Scan the material below for the string "vorst". Report every line that has it.

STORED DATA:
——
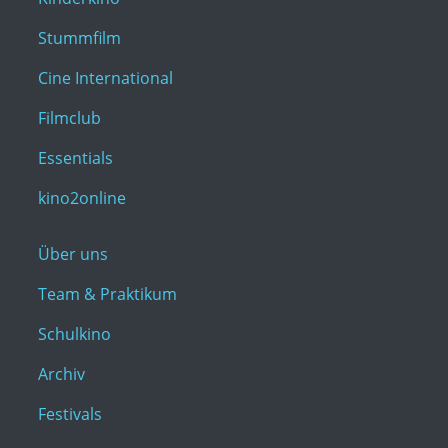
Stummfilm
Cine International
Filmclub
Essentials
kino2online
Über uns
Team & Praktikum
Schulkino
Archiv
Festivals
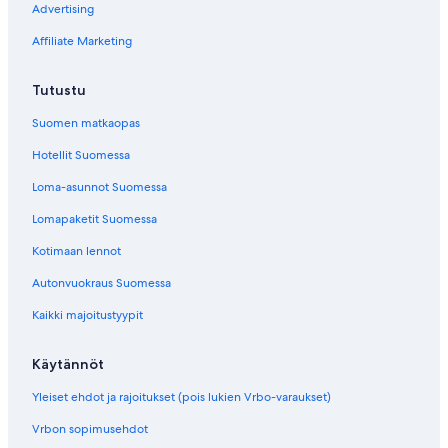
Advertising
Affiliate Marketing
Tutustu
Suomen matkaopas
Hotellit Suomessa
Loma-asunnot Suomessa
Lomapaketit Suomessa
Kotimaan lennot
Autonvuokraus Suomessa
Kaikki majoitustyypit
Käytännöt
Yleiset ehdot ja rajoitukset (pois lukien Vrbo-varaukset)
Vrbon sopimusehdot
——
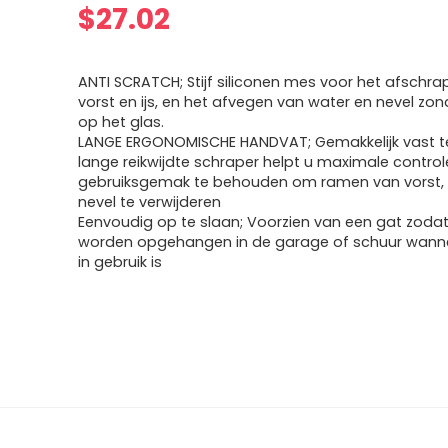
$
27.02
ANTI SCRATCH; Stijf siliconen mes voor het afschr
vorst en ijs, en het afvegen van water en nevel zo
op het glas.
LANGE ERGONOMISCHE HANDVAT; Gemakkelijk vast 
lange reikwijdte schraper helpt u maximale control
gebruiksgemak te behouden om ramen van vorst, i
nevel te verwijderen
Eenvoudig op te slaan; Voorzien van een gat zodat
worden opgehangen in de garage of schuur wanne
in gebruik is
——
OUTPUT FOR THIS EXERCISE:
vorst en ijs, en het afvegen van water en nevel zo
gebruiksgemak te behouden om ramen van vorst, i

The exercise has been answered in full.